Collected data
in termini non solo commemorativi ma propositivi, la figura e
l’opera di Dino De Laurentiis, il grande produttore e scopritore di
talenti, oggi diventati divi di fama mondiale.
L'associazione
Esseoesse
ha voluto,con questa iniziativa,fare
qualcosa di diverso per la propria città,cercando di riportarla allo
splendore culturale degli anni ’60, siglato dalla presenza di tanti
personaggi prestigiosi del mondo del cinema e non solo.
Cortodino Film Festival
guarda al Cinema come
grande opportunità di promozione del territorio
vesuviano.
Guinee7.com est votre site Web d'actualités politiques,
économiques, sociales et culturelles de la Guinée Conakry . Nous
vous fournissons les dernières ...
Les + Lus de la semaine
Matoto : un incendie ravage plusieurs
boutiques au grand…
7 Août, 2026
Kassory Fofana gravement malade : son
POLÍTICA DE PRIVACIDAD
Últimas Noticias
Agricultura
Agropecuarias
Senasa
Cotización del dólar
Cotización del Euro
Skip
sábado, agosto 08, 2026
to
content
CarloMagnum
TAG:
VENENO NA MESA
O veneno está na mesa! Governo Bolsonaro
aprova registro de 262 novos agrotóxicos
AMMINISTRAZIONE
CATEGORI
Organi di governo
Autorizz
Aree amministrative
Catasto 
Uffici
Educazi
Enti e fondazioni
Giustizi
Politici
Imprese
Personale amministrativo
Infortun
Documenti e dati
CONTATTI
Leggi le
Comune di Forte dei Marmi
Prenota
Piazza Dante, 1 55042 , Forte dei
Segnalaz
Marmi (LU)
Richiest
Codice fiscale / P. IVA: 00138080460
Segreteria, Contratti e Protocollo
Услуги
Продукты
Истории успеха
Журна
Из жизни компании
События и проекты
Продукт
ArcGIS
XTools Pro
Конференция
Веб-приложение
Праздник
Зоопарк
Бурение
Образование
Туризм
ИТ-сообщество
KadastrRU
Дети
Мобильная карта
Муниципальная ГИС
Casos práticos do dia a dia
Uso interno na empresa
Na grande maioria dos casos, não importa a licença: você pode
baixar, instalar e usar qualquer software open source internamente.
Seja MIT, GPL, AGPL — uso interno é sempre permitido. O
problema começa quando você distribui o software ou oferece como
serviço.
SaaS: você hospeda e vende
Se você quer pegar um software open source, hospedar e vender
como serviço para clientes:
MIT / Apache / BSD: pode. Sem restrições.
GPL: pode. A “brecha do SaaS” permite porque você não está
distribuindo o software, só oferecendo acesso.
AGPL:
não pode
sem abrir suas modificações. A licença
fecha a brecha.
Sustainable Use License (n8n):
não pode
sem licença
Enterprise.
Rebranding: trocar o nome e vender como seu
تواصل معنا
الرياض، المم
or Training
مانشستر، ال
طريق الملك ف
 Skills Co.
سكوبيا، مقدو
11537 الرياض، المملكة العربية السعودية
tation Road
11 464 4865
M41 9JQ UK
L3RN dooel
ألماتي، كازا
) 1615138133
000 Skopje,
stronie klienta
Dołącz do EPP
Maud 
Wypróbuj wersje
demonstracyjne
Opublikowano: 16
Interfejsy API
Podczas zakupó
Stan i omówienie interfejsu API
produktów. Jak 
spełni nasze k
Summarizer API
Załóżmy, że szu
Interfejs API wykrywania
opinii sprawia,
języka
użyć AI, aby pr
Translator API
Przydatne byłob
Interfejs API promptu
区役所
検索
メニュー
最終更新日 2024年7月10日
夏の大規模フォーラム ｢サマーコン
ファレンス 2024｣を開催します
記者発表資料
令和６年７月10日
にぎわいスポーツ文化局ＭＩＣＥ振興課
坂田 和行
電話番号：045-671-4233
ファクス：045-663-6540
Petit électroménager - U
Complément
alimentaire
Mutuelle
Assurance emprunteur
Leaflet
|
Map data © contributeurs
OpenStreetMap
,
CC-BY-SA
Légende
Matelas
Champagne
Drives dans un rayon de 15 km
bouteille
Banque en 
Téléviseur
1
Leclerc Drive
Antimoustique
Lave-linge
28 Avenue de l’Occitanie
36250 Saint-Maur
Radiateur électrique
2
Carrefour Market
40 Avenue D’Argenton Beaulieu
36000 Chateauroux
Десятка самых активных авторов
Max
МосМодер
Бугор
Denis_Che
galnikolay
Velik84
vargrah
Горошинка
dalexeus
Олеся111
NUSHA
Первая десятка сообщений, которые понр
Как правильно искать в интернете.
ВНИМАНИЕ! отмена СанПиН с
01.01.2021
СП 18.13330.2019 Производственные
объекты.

- **Exercise goal**: Each record above should be returned exactly as written.

- **Result of the exercise**:
in termini non solo commemorativi ma propositivi, la figura e
l’opera di Dino De Laurentiis, il grande produttore e scopritore di
talenti, oggi diventati divi di fama mondiale.
L'associazione
Esseoesse
ha voluto,con questa iniziativa,fare
qualcosa di diverso per la propria città,cercando di riportarla allo
splendore culturale degli anni ’60, siglato dalla presenza di tanti
personaggi prestigiosi del mondo del cinema e non solo.
Cortodino Film Festival
guarda al Cinema come
grande opportunità di promozione del territorio
vesuviano.
Guinee7.com est votre site Web d'actualités politiques,
économiques, sociales et culturelles de la Guinée Conakry . Nous
vous fournissons les dernières ...
Les + Lus de la semaine
Matoto : un incendie ravage plusieurs
boutiques au grand…
7 Août, 2026
Kassory Fofana gravement malade : son
POLÍTICA DE PRIVACIDAD
Últimas Noticias
Agricultura
Agropecuarias
Senasa
Cotización del dólar
Cotización del Euro
Skip
sábado, agosto 08, 2026
to
content
CarloMagnum
TAG:
VENENO NA MESA
O veneno está na mesa! Governo Bolsonaro
aprova registro de 262 novos agrotóxicos
AMMINISTRAZIONE
CATEGORI
Organi di governo
Autorizz
Aree amministrative
Catasto 
Uffici
Educazi
Enti e fondazioni
Giustizi
Politici
Imprese
Personale amministrativo
Infortun
Documenti e dati
CONTATTI
Leggi le
Comune di Forte dei Marmi
Prenota
Piazza Dante, 1 55042 , Forte dei
Segnalaz
Marmi (LU)
Richiest
Codice fiscale / P. IVA: 00138080460
Segreteria, Contratti e Protocollo
Услуги
Продукты
Истории успеха
Журна
Из жизни компании
События и проекты
Продукт
ArcGIS
XTools Pro
Конференция
Веб-приложение
Праздник
Зоопарк
Бурение
Образование
Туризм
ИТ-сообщество
KadastrRU
Дети
Мобильная карта
Муниципальная ГИС
Casos práticos do dia a dia
Uso interno na empresa
Na grande maioria dos casos, não importa a licença: você pode
baixar, instalar e usar qualquer software open source internamente.
Seja MIT, GPL, AGPL — uso interno é sempre permitido. O
problema começa quando você distribui o software ou oferece como
serviço.
SaaS: você hospeda e vende
Se você quer pegar um software open source, hospedar e vender
como serviço para clientes:
MIT / Apache / BSD: pode. Sem restrições.
GPL: pode. A “brecha do SaaS” permite porque você não está
distribuindo o software, só oferecendo acesso.
AGPL:
não pode
sem abrir suas modificações. A licença
fecha a brecha.
Sustainable Use License (n8n):
não pode
sem licença
Enterprise.
Rebranding: trocar o nome e vender como seu
تواصل معنا
الرياض، المم
or Training
مانشستر، ال
طريق الملك ف
 Skills Co.
سكوبيا، مقدو
11537 الرياض، المملكة العربية السعودية
tation Road
11 464 4865
M41 9JQ UK
L3RN dooel
ألماتي، كازا
) 1615138133
000 Skopje,
stronie klienta
Dołącz do EPP
Maud 
Wypróbuj wersje
demonstracyjne
Opublikowano: 16
Interfejsy API
Podczas zakupó
Stan i omówienie interfejsu API
produktów. Jak 
spełni nasze k
Summarizer API
Załóżmy, że szu
Interfejs API wykrywania
opinii sprawia,
języka
użyć AI, aby pr
Translator API
Przydatne byłob
Interfejs API promptu
区役所
検索
メニュー
最終更新日 2024年7月10日
夏の大規模フォーラム ｢サマーコン
ファレンス 2024｣を開催します
記者発表資料
令和６年７月10日
にぎわいスポーツ文化局ＭＩＣＥ振興課
坂田 和行
電話番号：045-671-4233
ファクス：045-663-6540
Petit électroménager - U
Complément
alimentaire
Mutuelle
Assurance emprunteur
Leaflet
|
Map data © contributeurs
OpenStreetMap
,
CC-BY-SA
Légende
Matelas
Champagne
Drives dans un rayon de 15 km
bouteille
Banque en 
Téléviseur
1
Leclerc Drive
Antimoustique
Lave-linge
28 Avenue de l’Occitanie
36250 Saint-Maur
Radiateur électrique
2
Carrefour Market
40 Avenue D’Argenton Beaulieu
36000 Chateauroux
Десятка самых активных авторов
Max
МосМодер
Бугор
Denis_Che
galnikolay
Velik84
vargrah
Горошинка
dalexeus
Олеся111
NUSHA
Первая десятка сообщений, которые понр
Как правильно искать в интернете.
ВНИМАНИЕ! отмена СанПиН с
01.01.2021
СП 18.13330.2019 Производственные
объекты.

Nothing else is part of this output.